Task directions —
Restate word for word the lines that run from the one containing "unsuspecting elderly women" to the last line of the data, both ends included.
-- Exercise material follows --
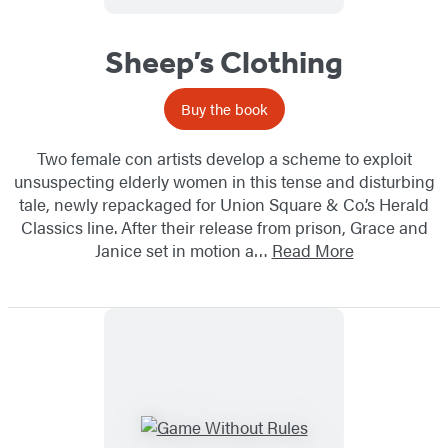
Sheep’s Clothing
Buy the book
Two female con artists develop a scheme to exploit
unsuspecting elderly women in this tense and disturbing
tale, newly repackaged for Union Square & Co.’s Herald
Classics line. After their release from prison, Grace and
Janice set in motion a…
Read More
-- Exercise material concluded --
Your solution —
unsuspecting elderly women in this tense and disturbing
tale, newly repackaged for Union Square & Co.’s Herald
Classics line. After their release from prison, Grace and
Janice set in motion a…
Read More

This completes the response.